Dataset extract:

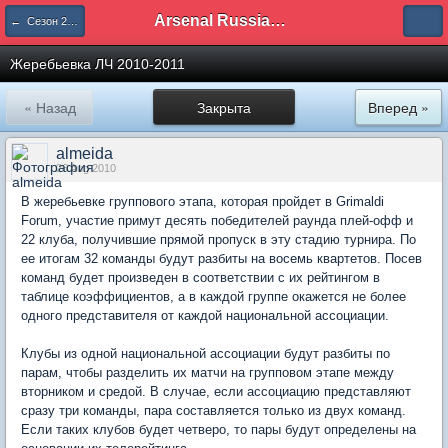
Arsenal Russian Speaking Supporters Club
← Сезон 2010/11
Жеребьевка ЛЧ 2010-2011
« Назад
Закрыта
Вперед »
almeida
26 Aug 2010
В жеребьевке группового этапа, которая пройдет в Grimaldi
Forum, участие примут десять победителей раунда плей-офф и
22 клуба, получившие прямой пропуск в эту стадию турнира. По
ее итогам 32 команды будут разбиты на восемь квартетов. Посев
команд будет произведен в соответствии с их рейтингом в
таблице коэффициентов, а в каждой группе окажется не более
одного представителя от каждой национальной ассоциации.
Клубы из одной национальной ассоциации будут разбиты по
парам, чтобы разделить их матчи на групповом этапе между
вторником и средой. В случае, если ассоциацию представляют
сразу три команды, пара составляется только из двух команд.
Если таких клубов будет четверо, то пары будут определены на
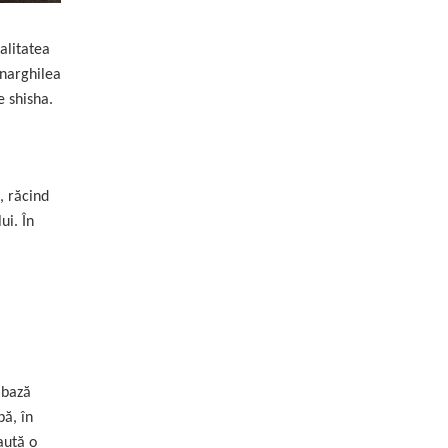
alitatea
 narghilea
e shisha.
, răcind
ui. În
 bază
pă, în
aută o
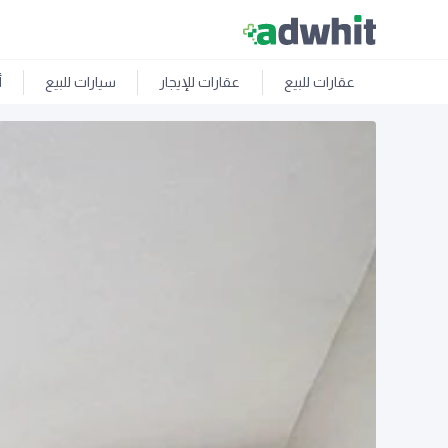
عقارات للبيع
عقارات للإيجار
سيارات للبيع
أ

Work order:
Take the records above and return, word for word, only the lines that fall from the line with "В жеребьевке группового" to the line with "ее итогам 32", both of them included.

Written answer:
В жеребьевке группового этапа, которая пройдет в Grimaldi
Forum, участие примут десять победителей раунда плей-офф и
22 клуба, получившие прямой пропуск в эту стадию турнира. По
ее итогам 32 команды будут разбиты на восемь квартетов. Посев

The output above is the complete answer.